Work item: Your task is to restate word for word the lines in the material below, from the one with "13:00 - 15:00" up to and including the one with "Beispiel Exer". Do not carry over the pictures.

----

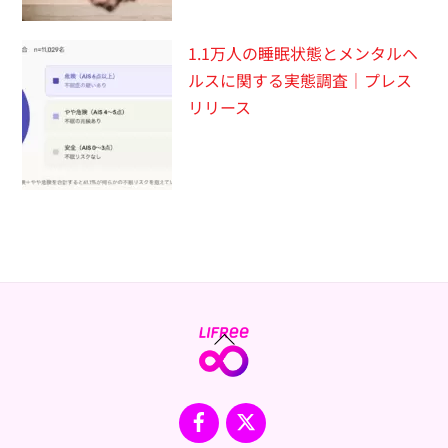
1.1万人の睡眠状態とメンタルヘ
ルスに関する実態調査｜プレス
リリース
Back
To
Top
Facebook
X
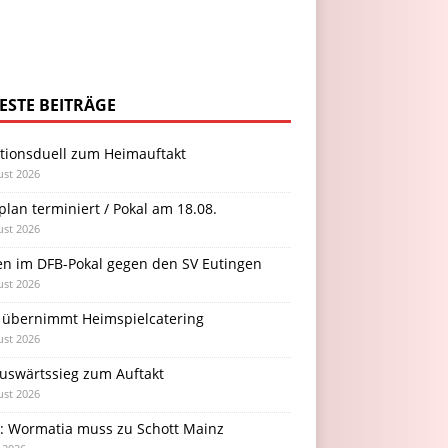
ESTE BEITRÄGE
itionsduell zum Heimauftakt
ust 2026
plan terminiert / Pokal am 18.08.
ust 2026
en im DFB-Pokal gegen den SV Eutingen
ust 2026
 übernimmt Heimspielcatering
ust 2026
Auswärtssieg zum Auftakt
ust 2026
l: Wormatia muss zu Schott Mainz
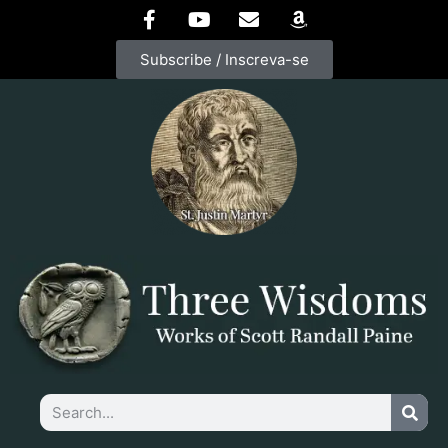
Subscribe / Inscreva-se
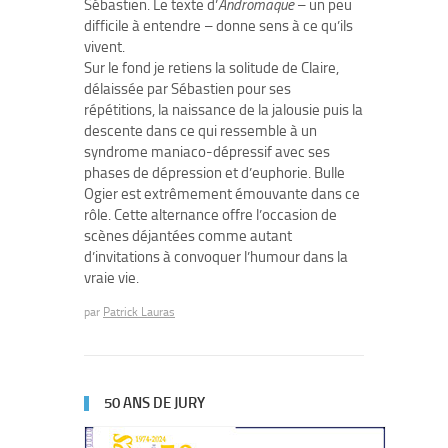
Sébastien. Le texte d’
Andromaque
– un peu
difficile à entendre – donne sens à ce qu’ils
vivent.
Sur le fond je retiens la solitude de Claire,
délaissée par Sébastien pour ses
répétitions, la naissance de la jalousie puis la
descente dans ce qui ressemble à un
syndrome maniaco-dépressif avec ses
phases de dépression et d’euphorie. Bulle
Ogier est extrêmement émouvante dans ce
rôle. Cette alternance offre l’occasion de
scènes déjantées comme autant
d’invitations à convoquer l’humour dans la
vraie vie.
par
Patrick Lauras
50 ANS DE JURY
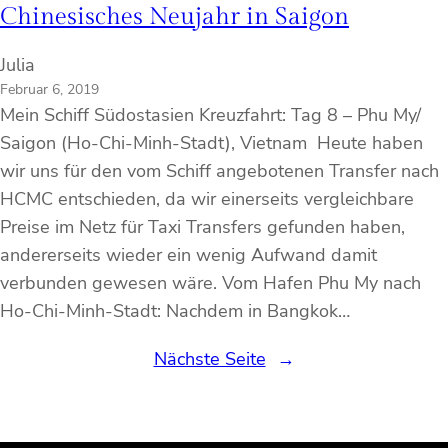
Chinesisches Neujahr in Saigon
Julia
Februar 6, 2019
Mein Schiff Südostasien Kreuzfahrt: Tag 8 – Phu My/
Saigon (Ho-Chi-Minh-Stadt), Vietnam Heute haben
wir uns für den vom Schiff angebotenen Transfer nach
HCMC entschieden, da wir einerseits vergleichbare
Preise im Netz für Taxi Transfers gefunden haben,
andererseits wieder ein wenig Aufwand damit
verbunden gewesen wäre. Vom Hafen Phu My nach
Ho-Chi-Minh-Stadt: Nachdem in Bangkok…
Nächste Seite
→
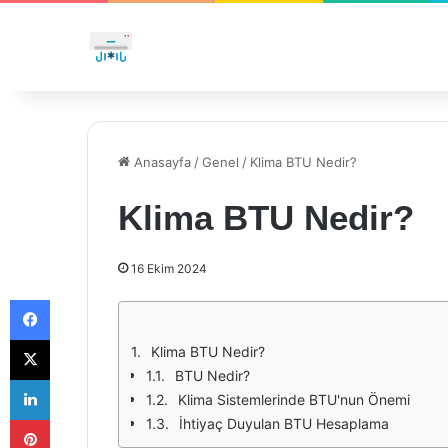
Anasayfa
/
Genel
/
Klima BTU Nedir?
Klima BTU Nedir?
16 Ekim 2024
Facebook
X
Klima BTU Nedir?
BTU Nedir?
LinkedIn
Klima Sistemlerinde BTU'nun Önemi
Pinterest
İhtiyaç Duyulan BTU Hesaplama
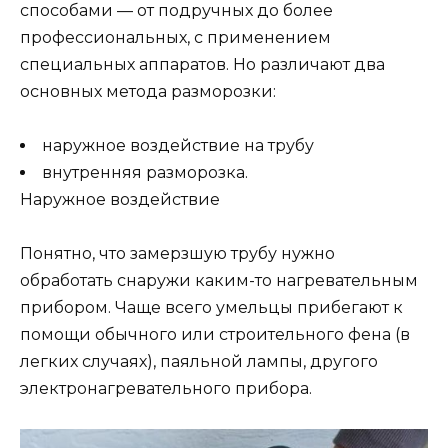
способами — от подручных до более
профессиональных, с применением
специальных аппаратов. Но различают два
основных метода разморозки:
наружное воздействие на трубу
внутренняя разморозка.
Наружное воздействие
Понятно, что замерзшую трубу нужно
обработать снаружи каким-то нагревательным
прибором. Чаще всего умельцы прибегают к
помощи обычного или строительного фена (в
легких случаях), паяльной лампы, другого
электронагревательного прибора.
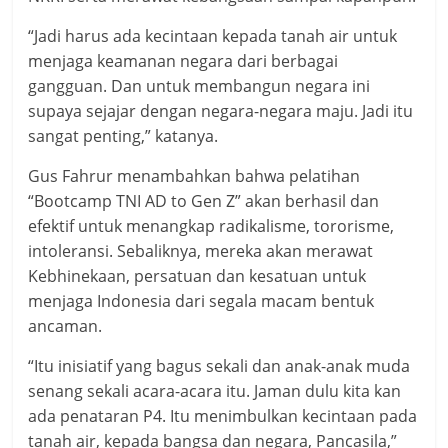
“Jadi harus ada kecintaan kepada tanah air untuk
menjaga keamanan negara dari berbagai
gangguan. Dan untuk membangun negara ini
supaya sejajar dengan negara-negara maju. Jadi itu
sangat penting,” katanya.
Gus Fahrur menambahkan bahwa pelatihan
“Bootcamp TNI AD to Gen Z” akan berhasil dan
efektif untuk menangkap radikalisme, tororisme,
intoleransi. Sebaliknya, mereka akan merawat
Kebhinekaan, persatuan dan kesatuan untuk
menjaga Indonesia dari segala macam bentuk
ancaman.
“Itu inisiatif yang bagus sekali dan anak-anak muda
senang sekali acara-acara itu. Jaman dulu kita kan
ada penataran P4. Itu menimbulkan kecintaan pada
tanah air, kepada bangsa dan negara, Pancasila,”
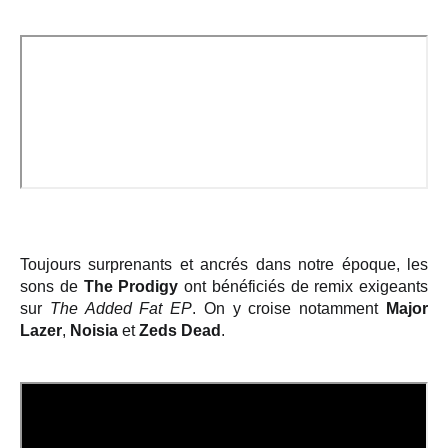
Toujours surprenants et ancrés dans notre époque, les
sons de
The Prodigy
ont bénéficiés de remix exigeants
sur
The Added Fat EP
. On y croise notamment
Major
Lazer
,
Noisia
et
Zeds Dead
.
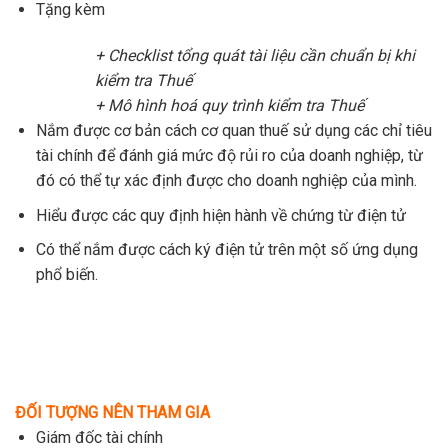
Tặng kèm
+ Checklist tổng quát tài liệu cần chuẩn bị khi
kiểm tra Thuế
+ Mô hình hoá quy trình kiểm tra Thuế
Nắm được cơ bản cách cơ quan thuế sử dụng các chỉ tiêu
tài chính để đánh giá mức độ rủi ro của doanh nghiệp, từ
đó có thể tự xác định được cho doanh nghiệp của mình.
Hiểu được các quy định hiện hành về chứng từ điện tử
Có thể nắm được cách ký điện tử trên một số ứng dụng
phổ biến.
ĐỐI TƯỢNG NÊN THAM GIA
Giám đốc tài chính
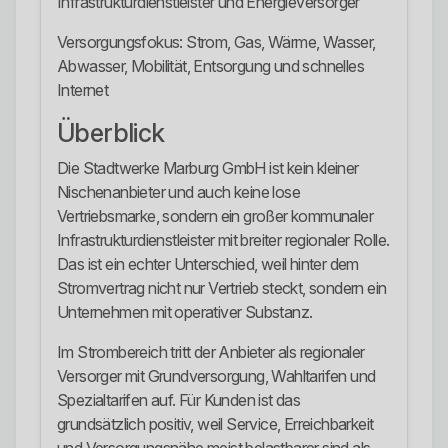
Infrastrukturdienstleister und Energieversorger
Versorgungsfokus: Strom, Gas, Wärme, Wasser,
Abwasser, Mobilität, Entsorgung und schnelles
Internet
Überblick
Die Stadtwerke Marburg GmbH ist kein kleiner
Nischenanbieter und auch keine lose
Vertriebsmarke, sondern ein großer kommunaler
Infrastrukturdienstleister mit breiter regionaler Rolle.
Das ist ein echter Unterschied, weil hinter dem
Stromvertrag nicht nur Vertrieb steckt, sondern ein
Unternehmen mit operativer Substanz.
Im Strombereich tritt der Anbieter als regionaler
Versorger mit Grundversorgung, Wahltarifen und
Spezialtarifen auf. Für Kunden ist das
grundsätzlich positiv, weil Service, Erreichbarkeit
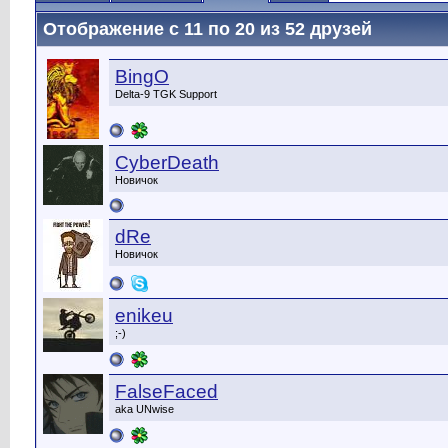
Отображение с 11 по 20 из 52 друзей
BingO
Delta-9 TGK Support
CyberDeath
Новичок
dRe
Новичок
enikeu
;-)
FalseFaced
aka UNwise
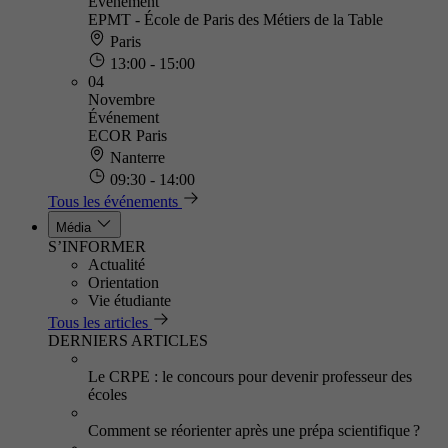
Événement
EPMT - École de Paris des Métiers de la Table
Paris
13:00 - 15:00
04
Novembre
Événement
ECOR Paris
Nanterre
09:30 - 14:00
Tous les événements
Média
S’INFORMER
Actualité
Orientation
Vie étudiante
Tous les articles
DERNIERS ARTICLES
Le CRPE : le concours pour devenir professeur des
écoles
Comment se réorienter après une prépa scientifique ?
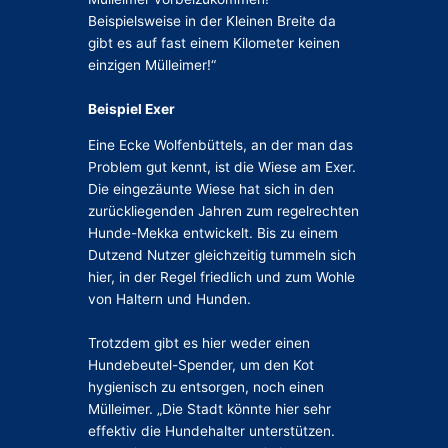
Beispielsweise in der Kleinen Breite da
gibt es auf fast einem Kilometer keinen
einzigen Mülleimer!“
Beispiel Exer
Eine Ecke Wolfenbüttels, an der man das
Problem gut kennt, ist die Wiese am Exer.
Die eingezäunte Wiese hat sich in den
zurückliegenden Jahren zum regelrechten
Hunde-Mekka entwickelt. Bis zu einem
Dutzend Nutzer gleichzeitig tummeln sich
hier, in der Regel friedlich und zum Wohle
von Haltern und Hunden.
Trotzdem gibt es hier weder einen
Hundebeutel-Spender, um den Kot
hygienisch zu entsorgen, noch einen
Mülleimer. „Die Stadt könnte hier sehr
effektiv die Hundehalter unterstützen.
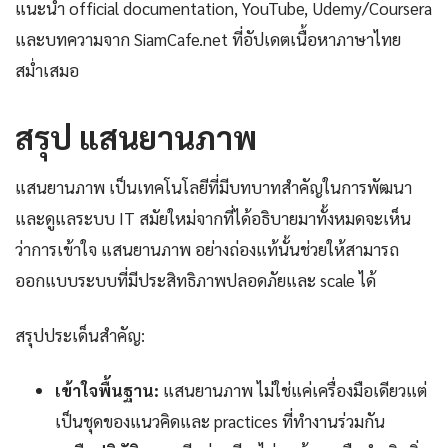
แนะนำ official documentation, YouTube, Udemy/Coursera
และบทความจาก SiamCafe.net ที่อัปเดตเนื้อหาภาษาไทย
สม่ำเสมอ
สรุป แสนยานภาพ
แสนยานภาพ เป็นเทคโนโลยีที่มีบทบาทสำคัญในการพัฒนา
และดูแลระบบ IT สมัยใหม่จากที่ได้อธิบายมาทั้งหมดจะเห็น
ว่าการเข้าใจ แสนยานภาพ อย่างถ่องแท้นั้นช่วยให้สามารถ
ออกแบบระบบที่มีประสิทธิภาพปลอดภัยและ scale ได้
สรุปประเด็นสำคัญ:
เข้าใจพื้นฐาน:
แสนยานภาพ ไม่ใช่แค่เครื่องมือเดียวแต่
เป็นชุดของแนวคิดและ practices ที่ทำงานร่วมกัน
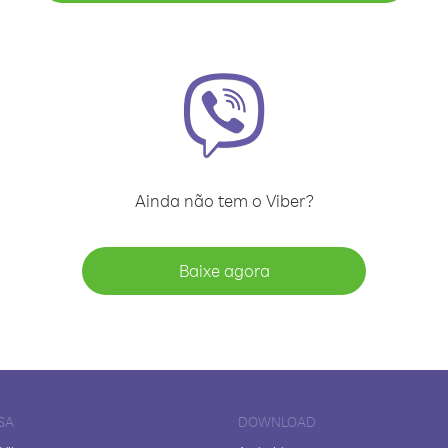
Ainda não tem o Viber?
Baixe agora
SA
DOWNLOAD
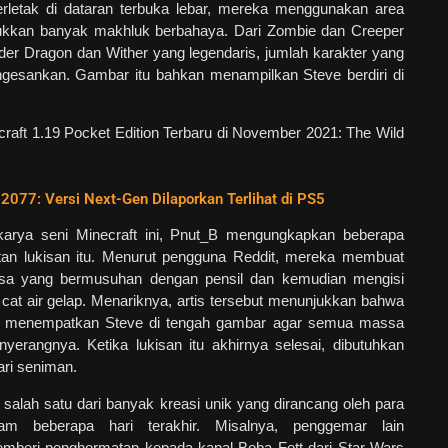
erletak di dataran terbuka lebar, mereka menggunakan area
kkan banyak makhluk berbahaya. Dari Zombie dan Creeper
r Dragon dan Wither yang legendaris, jumlah karakter yang
ngesankan. Gambar itu bahkan menampilkan Steve berdiri di
.
2077: Versi Next-Gen Dilaporkan Terlihat di PS5
arya seni Minecraft ini, Pnut_B mengungkapkan beberapa
atan lukisan itu. Menurut pengguna Reddit, mereka membuat
ssa yang bermusuhan dengan pensil dan kemudian mengisi
t air gelap. Menariknya, artis tersebut menunjukkan bahwa
k menempatkan Steve di tengah gambar agar semua massa
erangnya. Ketika lukisan itu akhirnya selesai, dibutuhkan
ari seniman.
 salah satu dari banyak kreasi unik yang dirancang oleh para
am beberapa hari terakhir. Misalnya, penggemar lain
beri penghormatan kepada kapal Boba Fett dari Star Wars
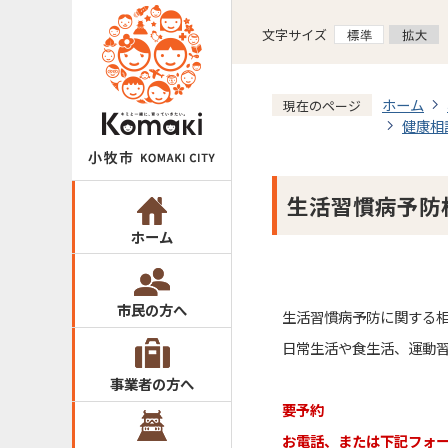
文字サイズ
ホーム
現在のページ
健康相
生活習慣病予防
ホーム
市民の方へ
生活習慣病予防に関する
日常生活や食生活、運動
事業者の方へ
要予約
お電話、または下記フォ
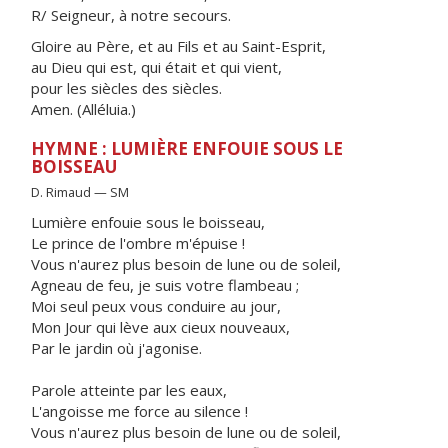
R/ Seigneur, à notre secours.
Gloire au Père, et au Fils et au Saint-Esprit,
au Dieu qui est, qui était et qui vient,
pour les siècles des siècles.
Amen. (Alléluia.)
HYMNE : LUMIÈRE ENFOUIE SOUS LE
BOISSEAU
D. Rimaud — SM
Lumière enfouie sous le boisseau,
Le prince de l'ombre m'épuise !
Vous n'aurez plus besoin de lune ou de soleil,
Agneau de feu, je suis votre flambeau ;
Moi seul peux vous conduire au jour,
Mon Jour qui lève aux cieux nouveaux,
Par le jardin où j'agonise.
Parole atteinte par les eaux,
L'angoisse me force au silence !
Vous n'aurez plus besoin de lune ou de soleil,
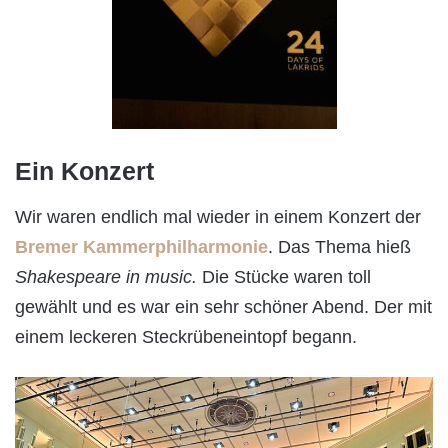
Ein Konzert
Wir waren endlich mal wieder in einem Konzert der
Bremer Kammerphilharmonie
. Das Thema hieß
Shakespeare in music.
Die Stücke waren toll
gewählt und es war ein sehr schöner Abend. Der mit
einem leckeren Steckrübeneintopf begann.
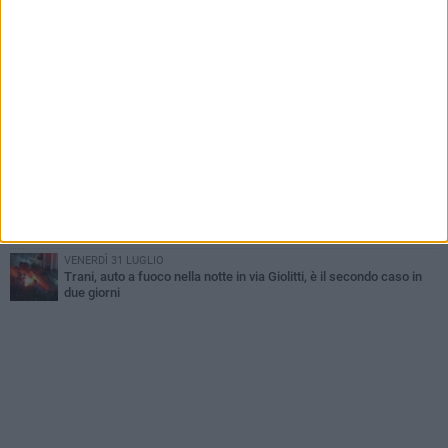
non ce l'ha fatta
MERCOLEDÌ 5 AGOSTO
Lite sulla barca nel Porto di Trani, moglie sorprende marito e
scoppia il caos
MERCOLEDÌ 5 AGOSTO
Trani | Dramma all'alba in via delle Tufare: pedone travolto, ora in
codice rosso
SABATO 1 AGOSTO
Sorpreso a spacciare cocaina in via Andria: arrestato 43enne
tranese
SABATO 1 AGOSTO
Spaccio, degrado, violenza: neanche la Notte delle Meraviglie di
San Nicola risparmia via San Giorgio
VENERDÌ 31 LUGLIO
Trani, auto a fuoco nella notte in via Giolitti, è il secondo caso in
due giorni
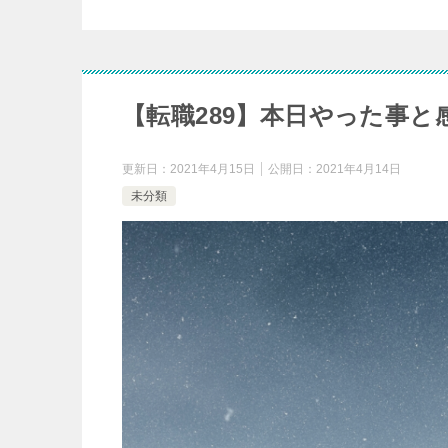
【転職289】本日やった事と
更新日：
2021年4月15日
公開日：
2021年4月14日
未分類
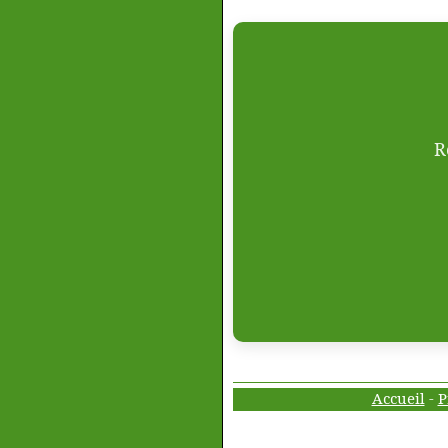
R
Accueil
-
P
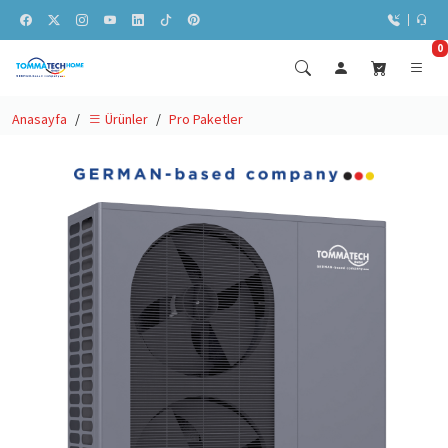
0
Anasayfa
Pro Paketler
Ürünler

----

Expected output:
13:00 - 15:00
04
Novembre
Événement
ECOR Paris
Nanterre
09:30 - 14:00
Tous les événements
Média
S’INFORMER
Actualité
Orientation
Vie étudiante
Tous les articles
DERNIERS ARTICLES
Le CRPE : le concours pour devenir professeur des
écoles
Comment se réorienter après une prépa scientifique ?
Beispielsweise in der Kleinen Breite da
gibt es auf fast einem Kilometer keinen
einzigen Mülleimer!“
Beispiel Exer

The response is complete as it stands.